January 27, 2010

American Idol Season 9 | Auditions - Dallas

So today we're in Dallas. Let's get ready for some honky tonk! By the way, American Idol, showing clips of Paula Abdul from past seasons only makes us miss her more. So stop, please.

Doogie Howser, MD - aka Neil Patrick Harris - is the guest judge and I'm really happy about it. I feel like a funnyman is really going to bring a good vibe to the show. Like, ahem - Ellen DeGeneres.

Julie Kevelighan is weird and basically naked. She's tried out before and was not good -- WHY do people think they'll be good years later? She was God-awful with the outfit, makeup, singing - the whole scene...OMG SIMON JUST SAID THAT.

Lloyd Suc-sexy Thomas is a big man. But a funny man. Born and raised in Dallas with two children, Suc-sexy wants to make his family proud. I'm pretty sure he'll do a good job. Singing "Overjoyed" by Stevie Wonder, he's boring me already. Also, Kara's hair is a mess. And her fingernails are dirty. SORRY - IT'S MY TV - I CAN SEE EVERRRRRYTHING. He goes through. I'm over it. He won't make it far.

The next chick has a great voice and sort of looks like a mix between Kim Sica and the Irish chick from last season, whose name I can no longer remember. Damnit. Simon hates her but everyone else digs her and so she makes it through. She needs to drop like 20 lbs and clear up her skin...but Hollywood will help her with that if she makes it far.

I don't understand what this guy's name is, but he needs a reality check. He says the show is over because he's the next "America's Idol." Dexter Ward is his name. Singing one of my favorite songs by Shay (a song I sing in the shower) - he is just a disgrace.

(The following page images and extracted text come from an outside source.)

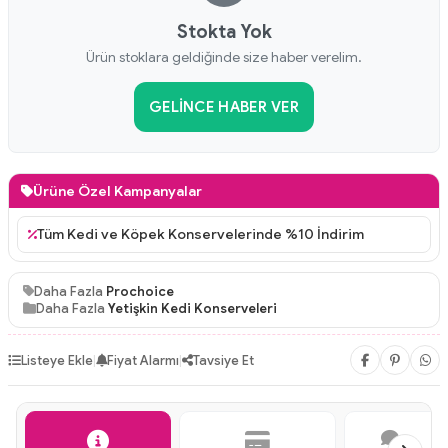
Stokta Yok
Ürün stoklara geldiğinde size haber verelim.
GELINCE HABER VER
Ürüne Özel Kampanyalar
Tüm Kedi ve Köpek Konservelerinde %10 İndirim
Daha Fazla
Prochoice
Daha Fazla
Yetişkin Kedi Konserveleri
Listeye Ekle
|
Fiyat Alarmı
|
Tavsiye Et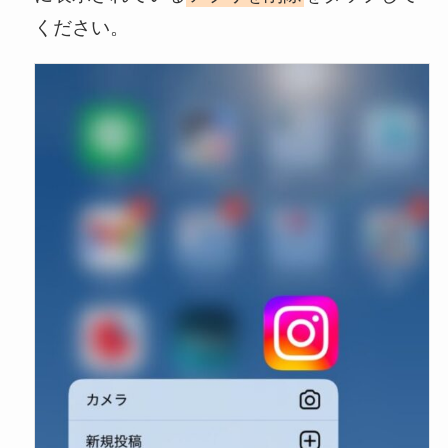
ください。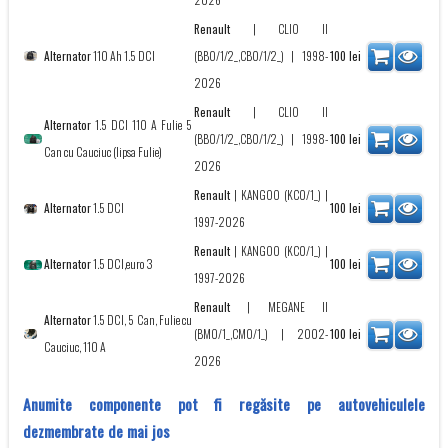
Renault
|
CLIO II
Alternator
110 Ah 1.5 DCI
(BB0/1/2_,CB0/1/2_)
| 1998-
100
lei
2026
Renault
|
CLIO II
Alternator
1.5 DCI 110 A Fulie 5
(BB0/1/2_,CB0/1/2_)
| 1998-
100
lei
Can cu Cauciuc (lipsa Fulie)
2026
Renault
|
KANGOO (KC0/1_)
|
Alternator
1.5 DCI
100
lei
1997-2026
Renault
|
KANGOO (KC0/1_)
|
Alternator
1.5 DCI,euro 3
100
lei
1997-2026
Renault
|
MEGANE II
Alternator
1.5 DCI, 5 Can, Fulie cu
(BM0/1_,CM0/1_)
| 2002-
100
lei
Cauciuc, 110 A
2026
Anumite componente pot fi regăsite pe autovehiculele
dezmembrate de mai jos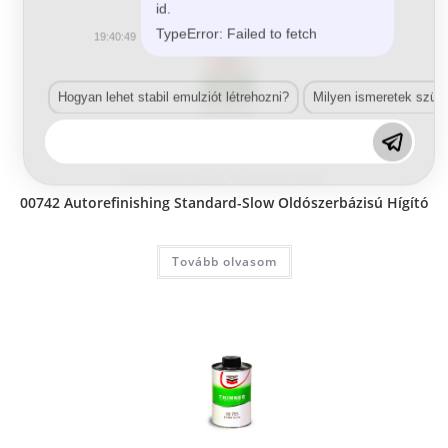
id.
TypeError: Failed to fetch
19:40:49
Hogyan lehet stabil emulziót létrehozni?
Milyen ismeretek szük
Autójavítás
,
Higítók
,
Oldószeres higítók
00742 Autorefinishing Standard-Slow Oldószerbázisú Hígító
Tovább olvasom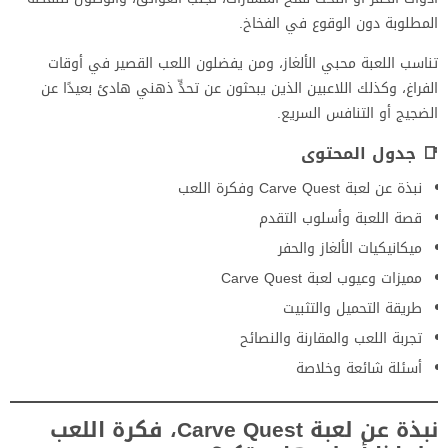
المطلوبة دون الوقوع في الفخاخ.
تناسب اللعبة محبي الألغاز، ومن يفضلون اللعب القصير في أوقات
الفراغ، وكذلك اللاعبين الذين يبحثون عن تحدٍّ ذهني هادئ بعيدًا عن
الضجيج أو التنافس السريع.
📑 جدول المحتوى
نبذة عن لعبة Carve Quest وفكرة اللعب
قصة اللعبة وأسلوب التقدم
ميكانيكيات الألغاز والحفر
مميزات وعيوب لعبة Carve Quest
طريقة التحميل والتثبيت
تجربة اللعب والمقارنة والنصائح
أسئلة شائعة وخلاصة
نبذة عن لعبة Carve Quest، فكرة اللعب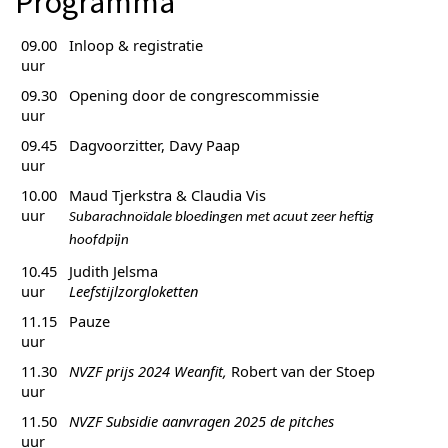
Programma
09.00
Inloop & registratie
uur
09.30
Opening door de congrescommissie
uur
09.45
Dagvoorzitter, Davy Paap
uur
10.00
Maud Tjerkstra & Claudia Vis
uur
Subarachnoïdale bloedingen met acuut zeer heftig
hoofdpijn
10.45
Judith Jelsma
uur
Leefstijlzorgloketten
11.15
Pauze
uur
11.30
NVZF prijs 2024 Weanfit,
Robert van der Stoep
uur
11.50
NVZF Subsidie aanvragen 2025 de pitches
uur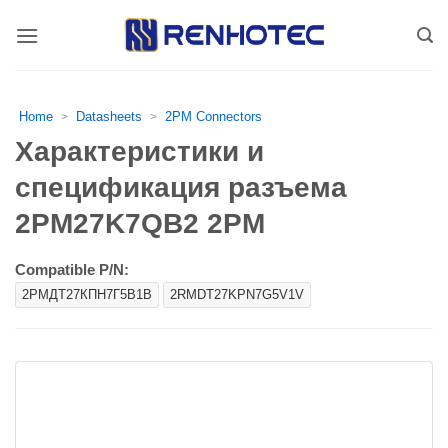
Skip
to
content
Home
Datasheets
2PM Connectors
>
>
Характеристики и
спецификация разъема
2PM27K7QB2 2PM
Compatible P/N:
2РМДТ27КПН7Г5В1В
2RMDT27KPN7G5V1V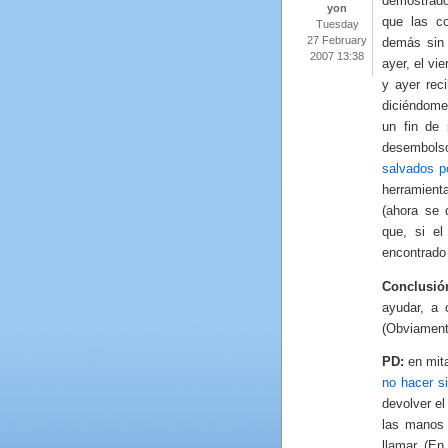
demostrado
yon
que las c
Tuesday
27 February
demás sin 
2007 13:38
ayer, el vi
y ayer rec
diciéndome
un fin de
desembols
salvados po
herramient
(ahora se 
que, si el
encontrado 
Conclusió
ayudar, a 
(Obviament
PD:
en mita
no hacer s
devolver el
las manos 
llamar. (En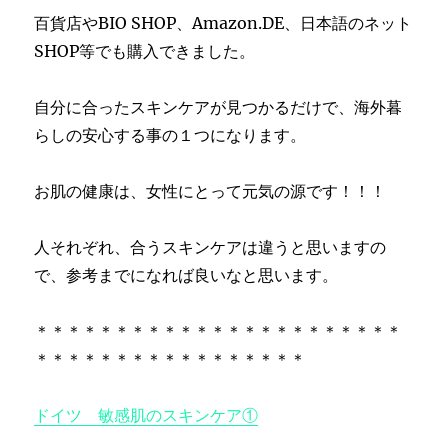
百貨店やBIO SHOP、Amazon.DE、日本語のネット
SHOP等でも購入できました。
自分に合ったスキンケアが見つかるだけで、海外暮
らしの安心する事の１つになります。
お肌の健康は、女性にとって元気の源です！！！
人それぞれ、合うスキンケアは違うと思いますの
で、参考までになれば良いなと思います。
＊＊＊＊＊＊＊＊＊＊＊＊＊＊＊＊＊＊＊＊＊＊＊
＊＊＊＊＊＊＊＊＊＊＊＊＊＊＊＊＊
ドイツ 敏感肌のスキンケア①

OMG with these people crying. Ryan, like no need to interview Neil. I feel like they should bone, no?

Erica Rhodes is from Irving, TX. She was a Barney kid. But now she's a dominatrix. No - for real - she's singing Free Your Mind by En Vogue - yet ANOTHER shower song. I think her voice is great, but she really didn't need to dress up like this. She be a fool. But a fool who goes to Hollywood!

Dave Pittman is 27 from Gasville, AK. He has tourette's syndrome. It's a neurological disorder that affects the nervous system - blinding of the eyes, shaking of the head, clearing of the throat. But the TS doesn't affect him when he's singing. .. There's some kind of psychological case study there waiting to happen. LOVE his voice. He makes it through, obvi.

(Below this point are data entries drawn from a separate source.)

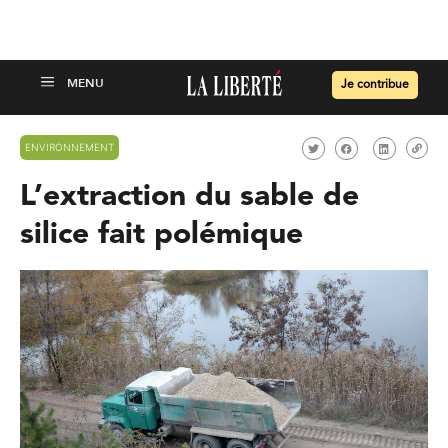
Je contribue
ENVIRONNEMENT
L’extraction du sable de
silice fait polémique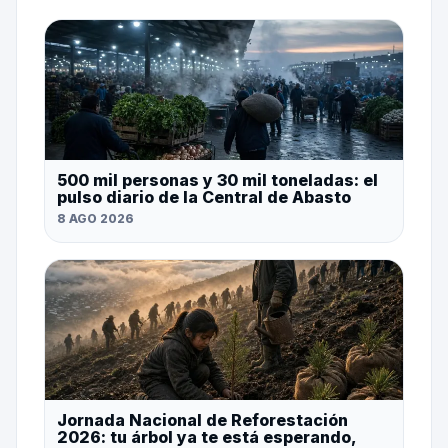
500 mil personas y 30 mil toneladas: el
pulso diario de la Central de Abasto
8 AGO 2026
Jornada Nacional de Reforestación
2026: tu árbol ya te está esperando,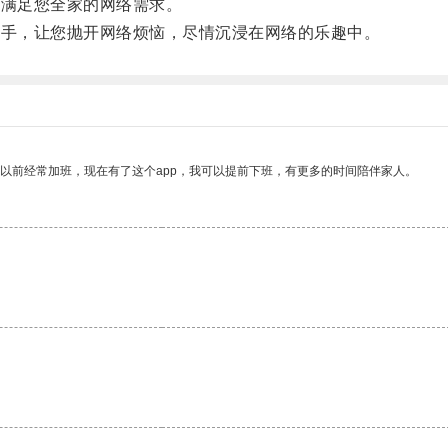
，满足您全家的网络需求。
帮手，让您抛开网络烦恼，尽情沉浸在网络的乐趣中。
我以前经常加班，现在有了这个app，我可以提前下班，有更多的时间陪伴家人。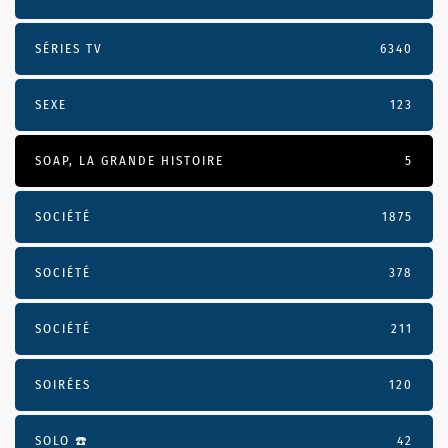
SÉRIES TV
6340
SEXE
123
SOAP, LA GRANDE HISTOIRE
5
SOCIÉTÉ
1875
SOCIÉTÉ
378
SOCIÉTÉ
211
SOIRÉES
120
SOLO ☎️
42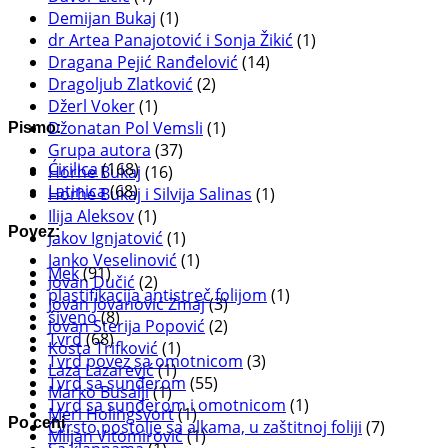
Demijan Bukaj
(1)
dr Artea Panajotović i Sonja Žikić
(1)
Dragana Pejić Ranđelović
(14)
Dragoljub Zlatković
(2)
Džerl Voker
(1)
Džonatan Pol Vemsli
(1)
Pismo:
Grupa autora
(37)
Ćirilica
(168)
Horhe Bukaj
(16)
Latinica
(68)
Horhe Bukaj i Silvija Salinas
(1)
Ilija Aleksov
(1)
Povez:
Jakov Ignjatović
(1)
Janko Veselinović
(1)
Mek
(91)
Jovan Dučić
(2)
plastifikacija antistreč folijom
(1)
Jovan Jovanović Zmaj
(3)
šiveno
(8)
Jovan Sterija Popović
(2)
Tvrd
(68)
Kosta Trifković
(1)
Tvrd povez sa omotnicom
(3)
Laza Lazarević
(1)
Tvrd sa sunđerom
(55)
Marko Busalji
(1)
Tvrd sa sunđerom i omotnicom
(1)
Meri Holingsvort
(1)
Po ceni
Čvrsto postolje sa alkama, u zaštitnoj foliji
(7)
Miljan Vitomirović
(1)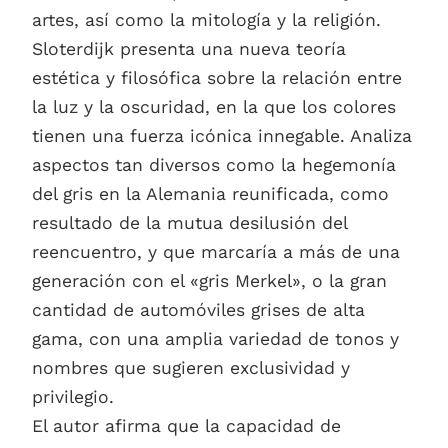
artes, así como la mitología y la religión.
Sloterdijk presenta una nueva teoría
estética y filosófica sobre la relación entre
la luz y la oscuridad, en la que los colores
tienen una fuerza icónica innegable. Analiza
aspectos tan diversos como la hegemonía
del gris en la Alemania reunificada, como
resultado de la mutua desilusión del
reencuentro, y que marcaría a más de una
generación con el «gris Merkel», o la gran
cantidad de automóviles grises de alta
gama, con una amplia variedad de tonos y
nombres que sugieren exclusividad y
privilegio.
El autor afirma que la capacidad de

I love montages a LOT. They make me laugh. These people are screaming and falling down - honestly RYAN Seacrest as the best job. Fully. Jobs, actually.

Joe Jonas - WHO ARE YOU? Why are you a judge? I don't get it. He's 12. Right? Is he 12?

Todrick Hall. He sings a song that he makes up himself:
LYRICS:
Todrick is my name
And I'm here to play a part in your game
Hopped a plane - took a train
Just to claim my 15 minutes of fame
And to see Kara decked and dressed
Simon's face looking so unimpressed
Sitting there like a bump on a log
Randi what I gotta do to be your dawg?
Tell me do I have to dress up like I'm from
Or sing like William Hung
For you to see there's some potential in lil ol me
Tell me do I have to get down on my knees
In my $300 jeans
Cuz I would
If it meant to me that maybe you could
Just send me to Hollywood



Maegan Wright is up next and I don't think she has a good voice at all. I mean it's NOT GOOD at all to me. But she gets a lot of praise, from Kara especially. Am I tone deaf? I mean, I know that I am tone deaf -- but I don't get it. I don't think she was good.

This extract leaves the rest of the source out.